Quantcast
Channel: Sample Size – MeasuringU
Viewing all articles
Browse latest Browse all 15

What You Get with Specific Sample Sizes in UX Problem Discovery Studies

$
0
0

featured imageWhat sample size should you use for a problem discovery (formative) usability study?

In practice, the answer is based on both statistics AND logistics.

A statistical formula will tell you an optimal number to select. But the real-world logistical constraints of budgets, recruiting challenges, and time will often dictate the maximum number of participants you can test with.

In our earlier article, we described the sample size formula for problem discovery studies and how two parameters (likelihood of a problem and problem occurrence) impact the sample size.

In our experience, these logistical constraints lead research teams to set aside a specific number of days and a specific budget to run studies. The problem discovery formula may suggest testing 18 participants, but if you have only two days to collect data, your maximum sample size may be only ten. What do you get with ten? And then what if two participants don’t show up, and you have to toss out the data from another because of prototype issues, leaving you with 7?

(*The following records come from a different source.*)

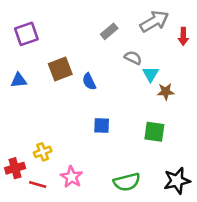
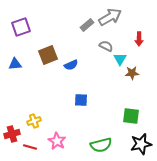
gray arrow: (154, 21) -> (110, 17), moved
red arrow: (183, 36) -> (139, 39), moved
blue semicircle: (89, 82) -> (71, 65), turned -88
green square: (154, 132) -> (131, 116), moved

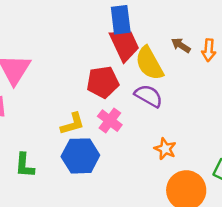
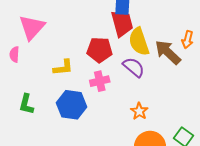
brown arrow: (181, 45) -> (168, 52), moved, size x1.8
pink cross: (110, 121) -> (100, 81), turned 30
yellow L-shape: (72, 124) -> (63, 67), moved

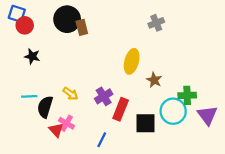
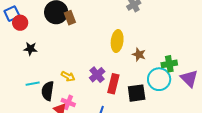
blue square: (17, 14) -> (12, 14), turned -35

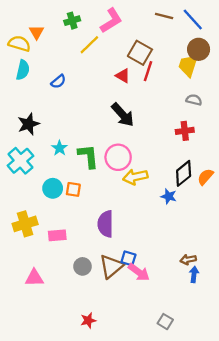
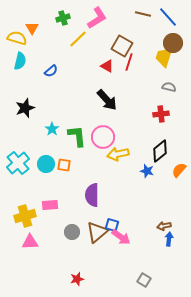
cyan cross: (20, 161) -> (18, 163), moved
orange semicircle: (205, 177) -> (179, 170), moved
yellow cross: (25, 224) -> (25, 216), moved

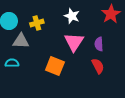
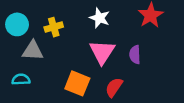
red semicircle: (98, 66) -> (114, 87), moved, turned -119

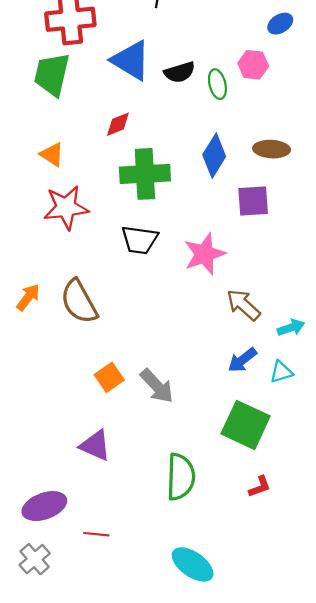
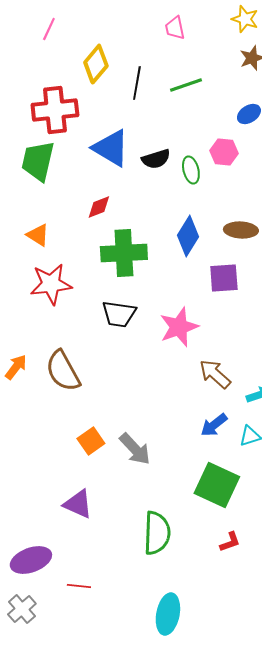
cyan ellipse: (193, 564) -> (168, 614), turned 66

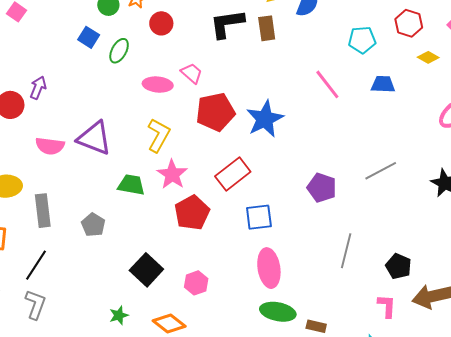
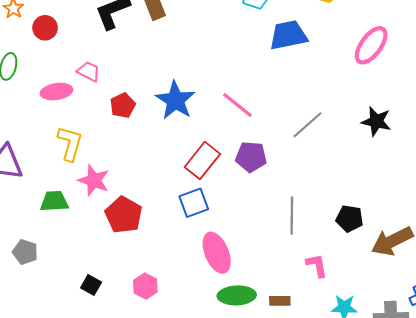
pink line: (327, 84) -> (238, 105), moved
blue trapezoid: (383, 84) -> (288, 35), size x1.5
red pentagon: (215, 112) -> (123, 105), size x0.6
red rectangle: (233, 174) -> (202, 160), moved
black square: (146, 270) -> (91, 285), size x0.6
pink L-shape: (387, 306) -> (317, 265), moved

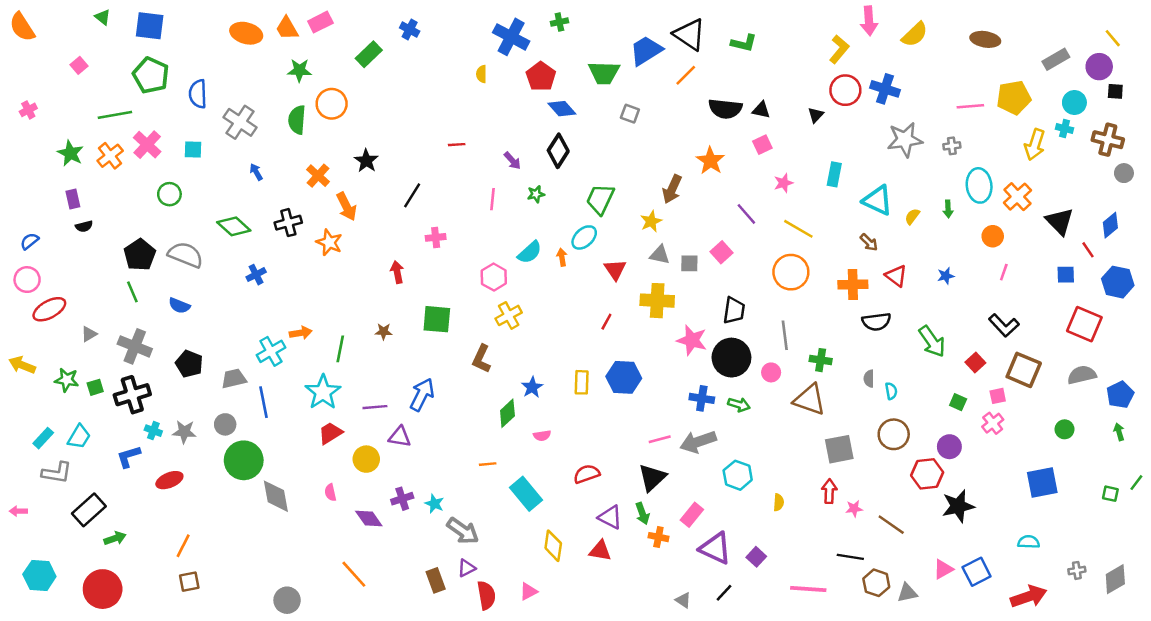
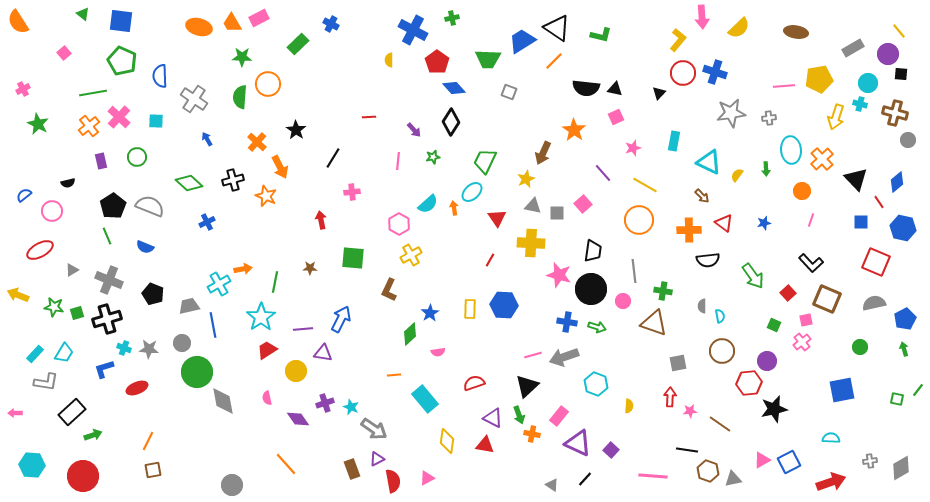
green star: (70, 153) -> (38, 124), moved
purple rectangle: (73, 199) -> (101, 161), moved
pink circle: (27, 280) -> (52, 211), moved
gray square: (839, 449) -> (678, 363), size x0.7

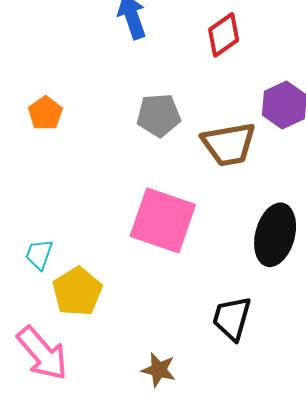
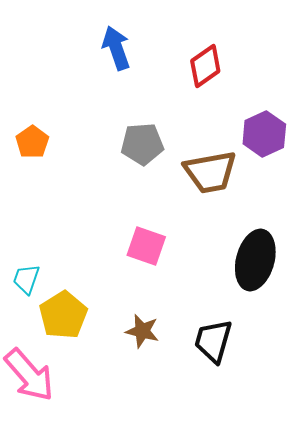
pink square: (163, 220) -> (146, 246), size x0.6
brown star: (159, 370) -> (142, 331), moved

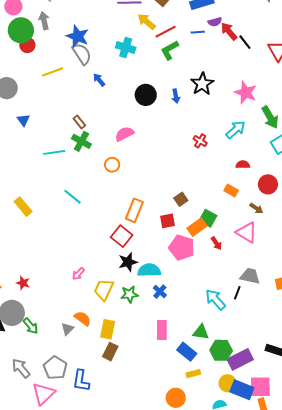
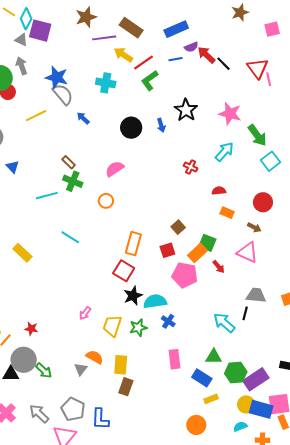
red semicircle: (243, 165) -> (219, 191), moved

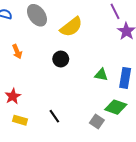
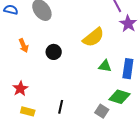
yellow semicircle: (71, 27) -> (93, 37), moved
black circle: (61, 59) -> (54, 52), moved
black line: (54, 116) -> (61, 107), turned 48

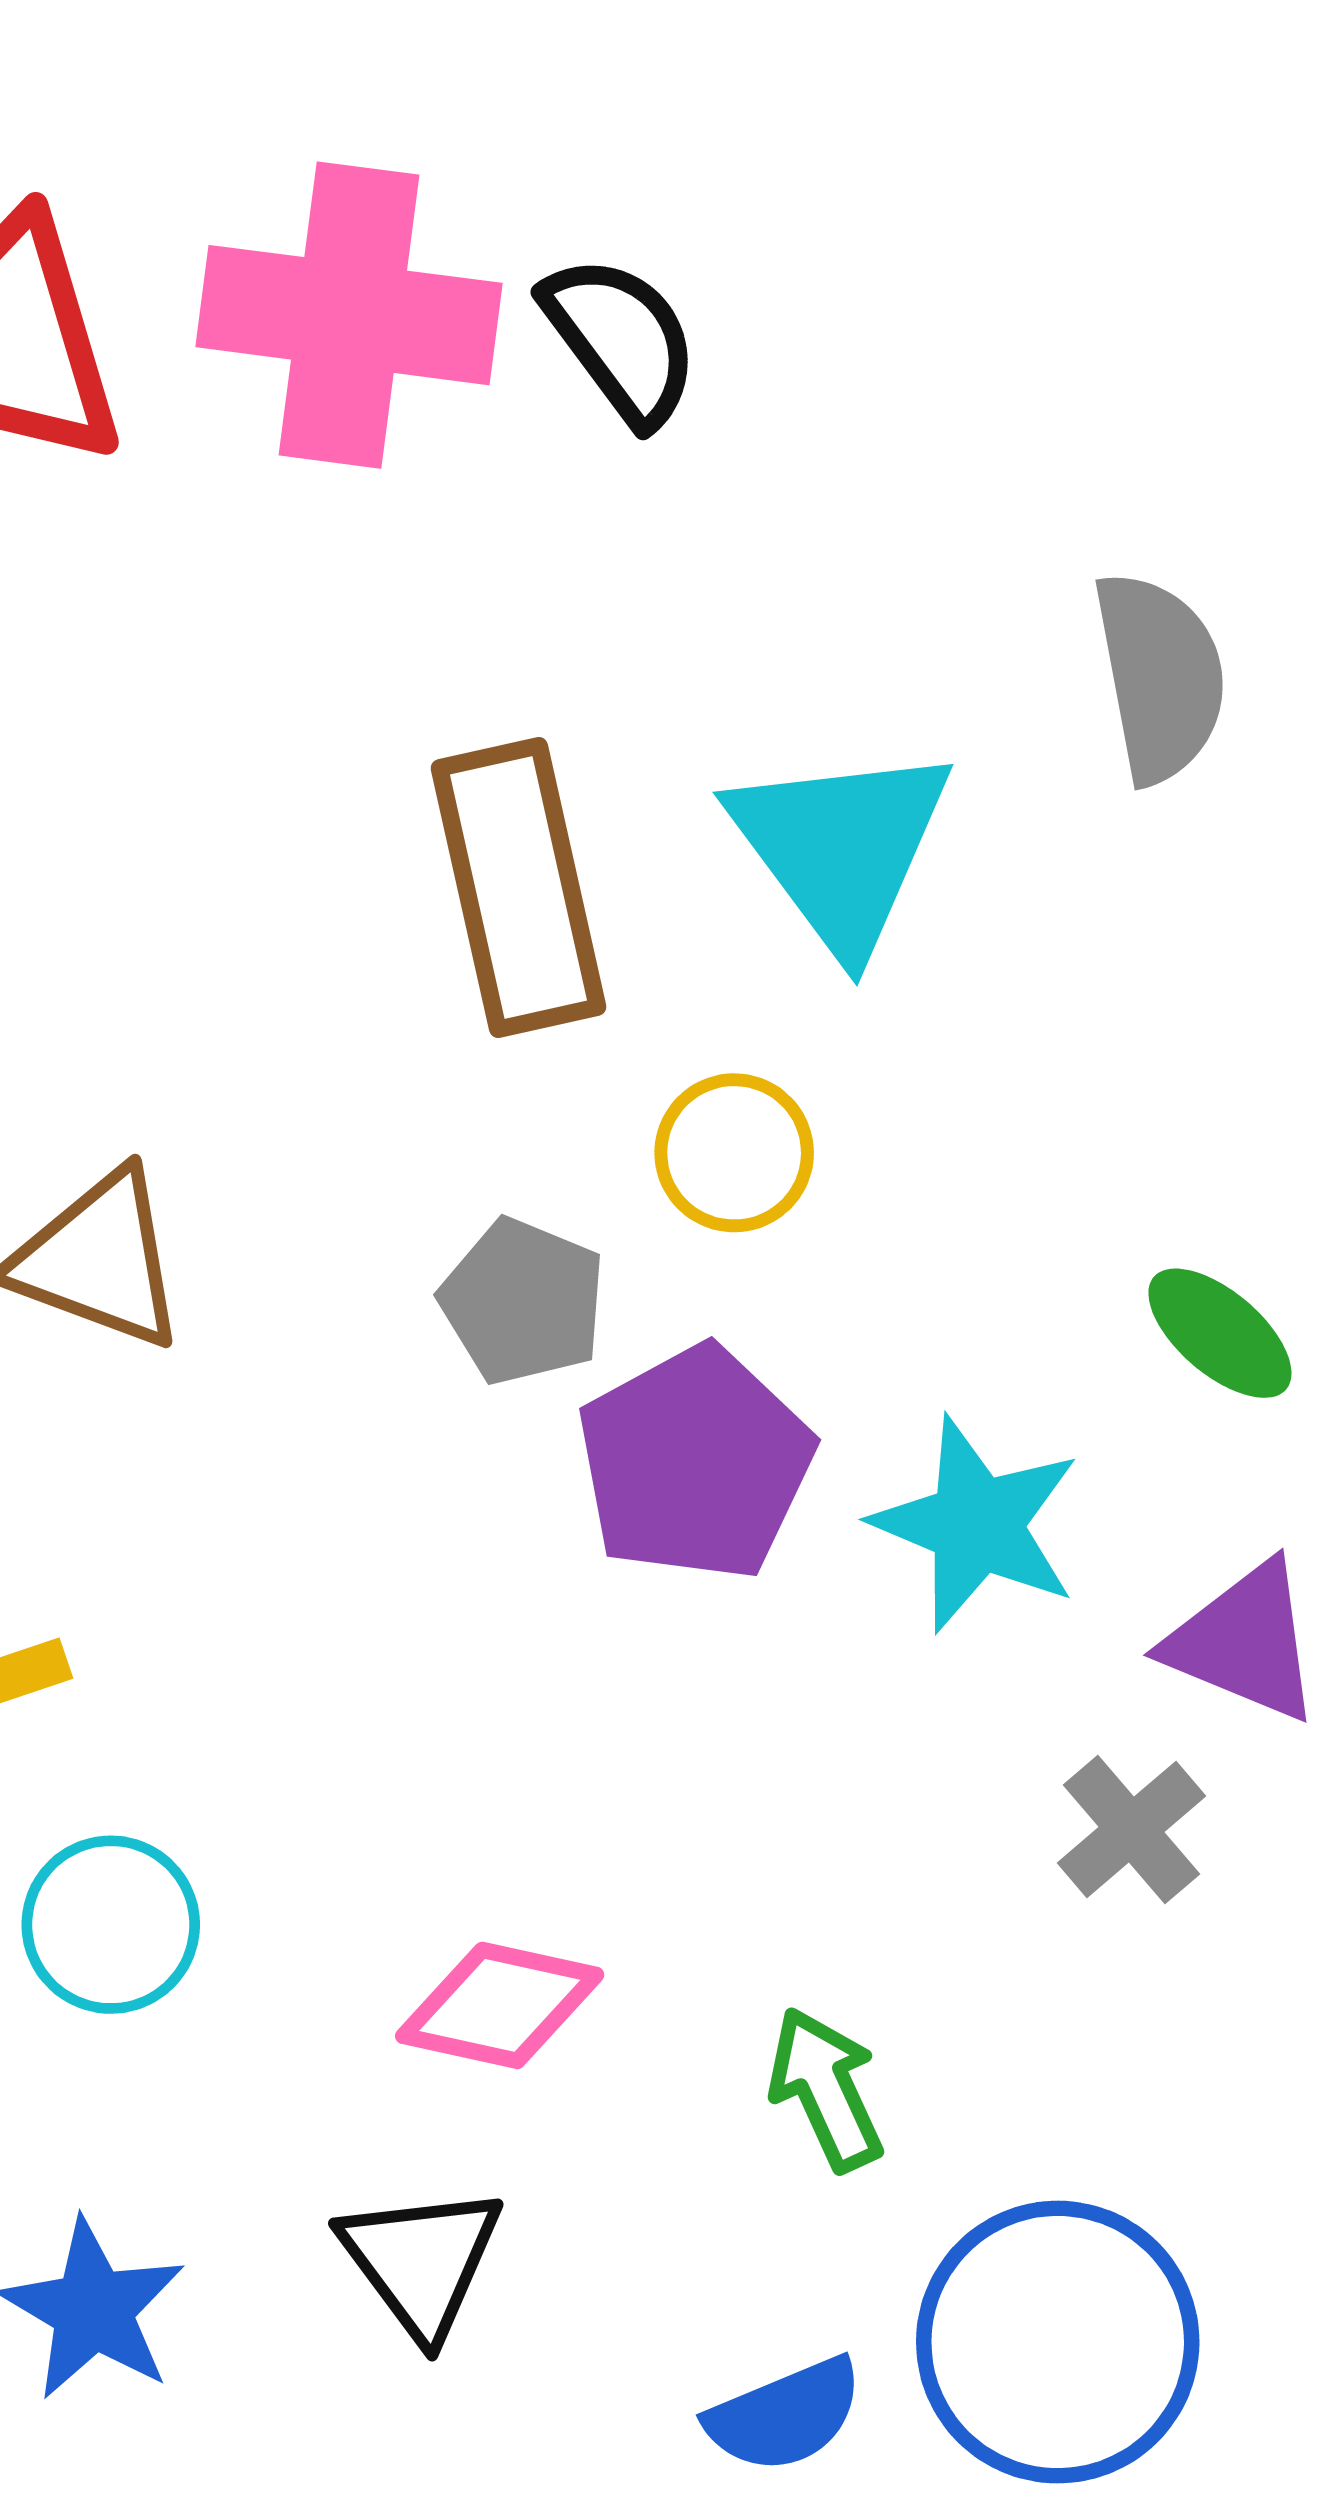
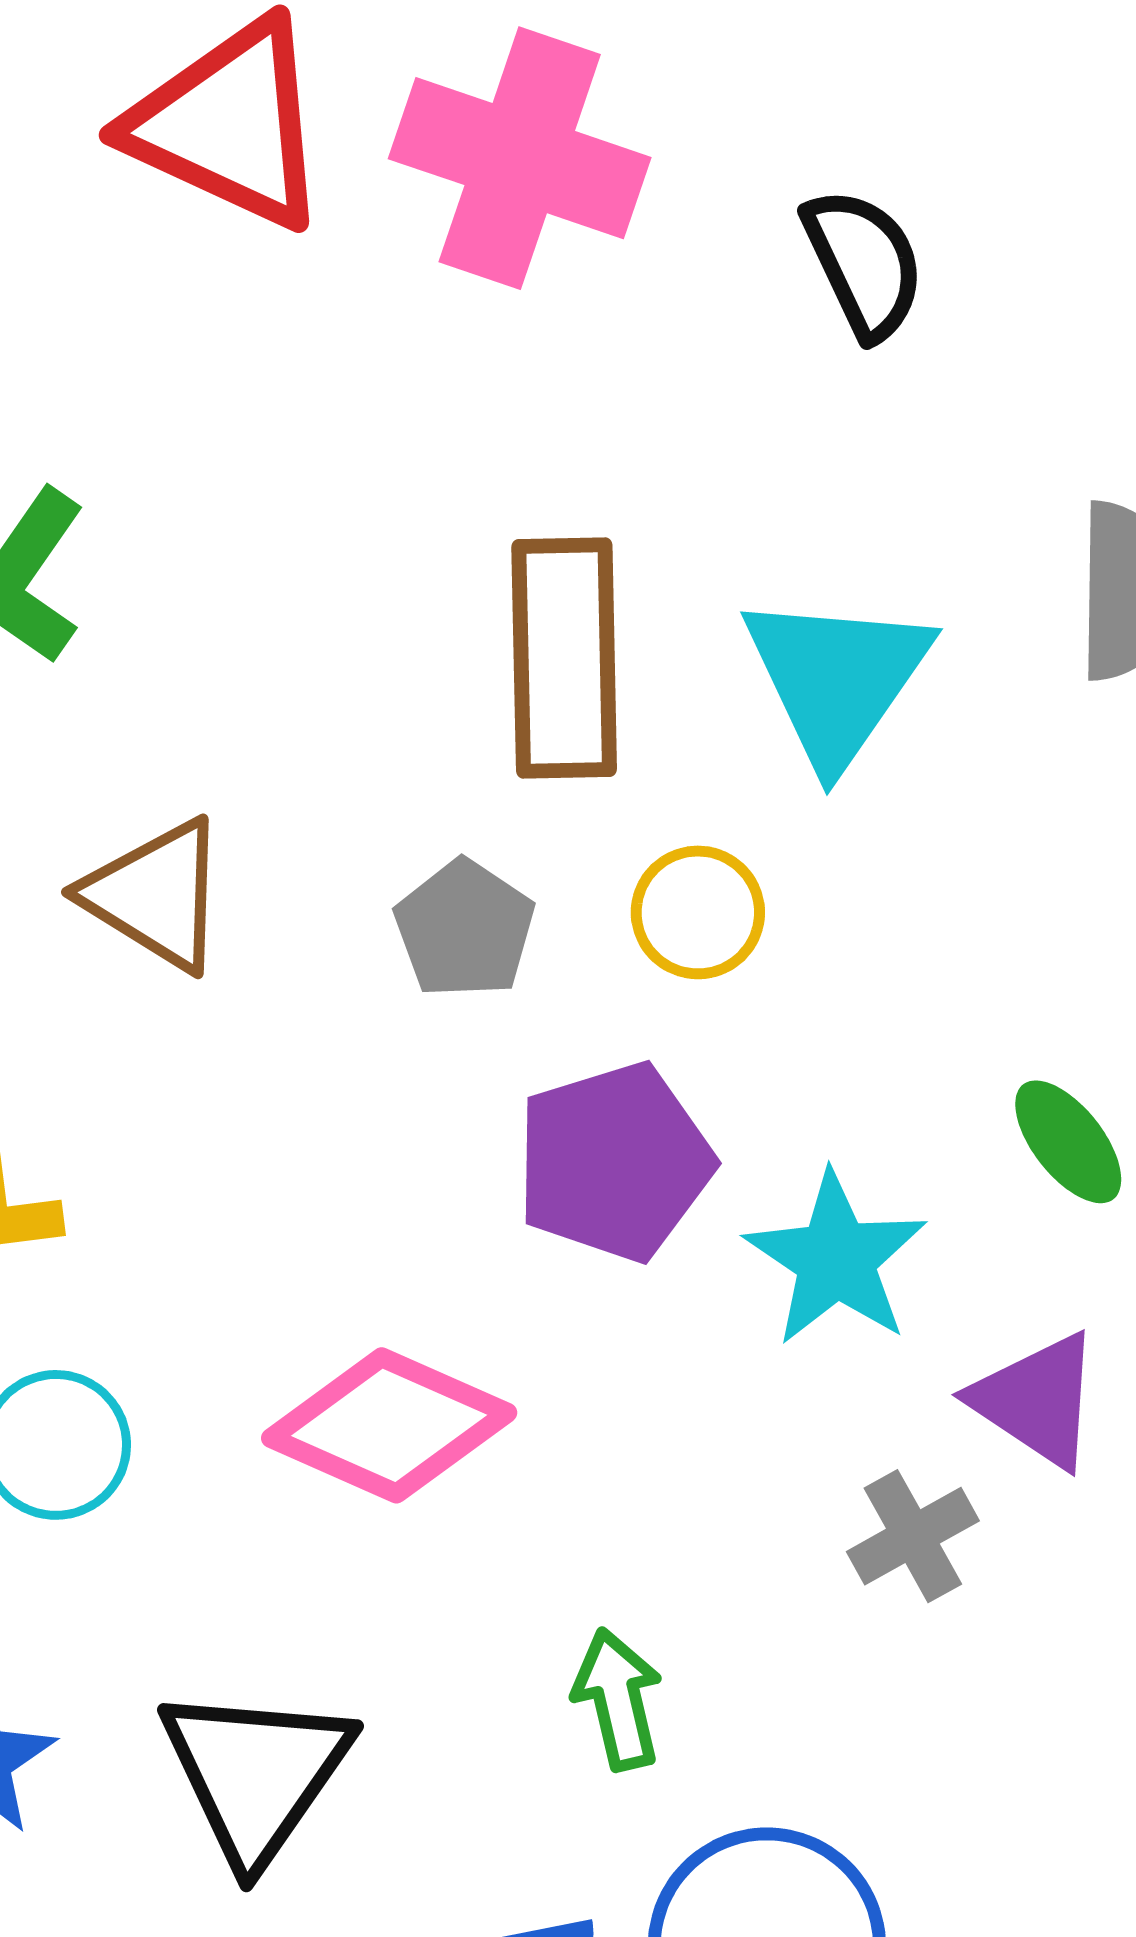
black semicircle: (621, 340) -> (864, 263), moved
gray pentagon: (523, 1301) -> (465, 929), moved
pink diamond: (500, 2005) -> (389, 1425), moved, size x1.4
black triangle: (421, 2261) -> (256, 1774), size x1.4

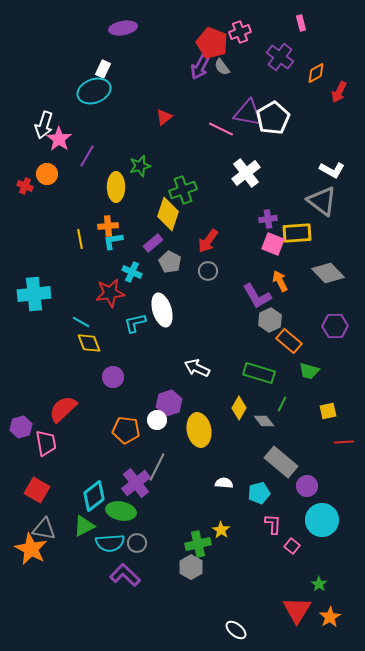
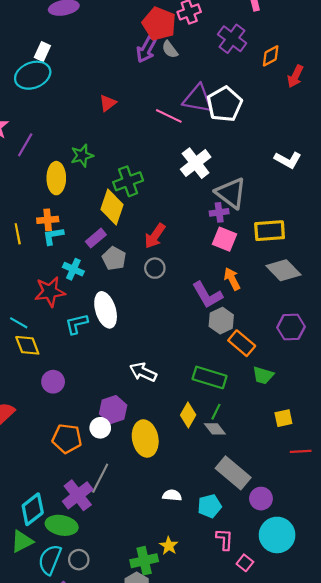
gray triangle: (322, 201) -> (231, 193), moved
yellow rectangle: (297, 233) -> (270, 231), moved
green line: (282, 404) -> (216, 412), moved
cyan semicircle: (110, 543) -> (50, 560), turned 116

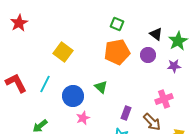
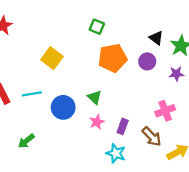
green square: (117, 24) -> (97, 27), moved
cyan line: (45, 84) -> (32, 94), turned 54
pink star: (83, 118) -> (97, 122), moved

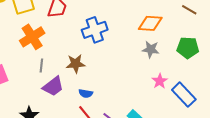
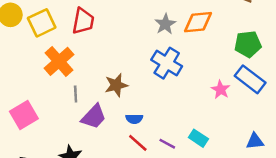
blue cross: (95, 30) -> (167, 63), moved, turned -30
gray star: (151, 49) -> (165, 24), moved, turned -30
blue rectangle: (184, 95) -> (250, 79), moved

A practical approach to handling sample size discussions is to flip the common question of “What sample size do I need?” to “What will I be able to detect given a specific sample size?”

In this article, we present a table (a kind of size chart for sample sizes for discovery studies) and walk through how to use it and the associated graphs to see what you can expect to get with different sample sizes for problem discovery studies.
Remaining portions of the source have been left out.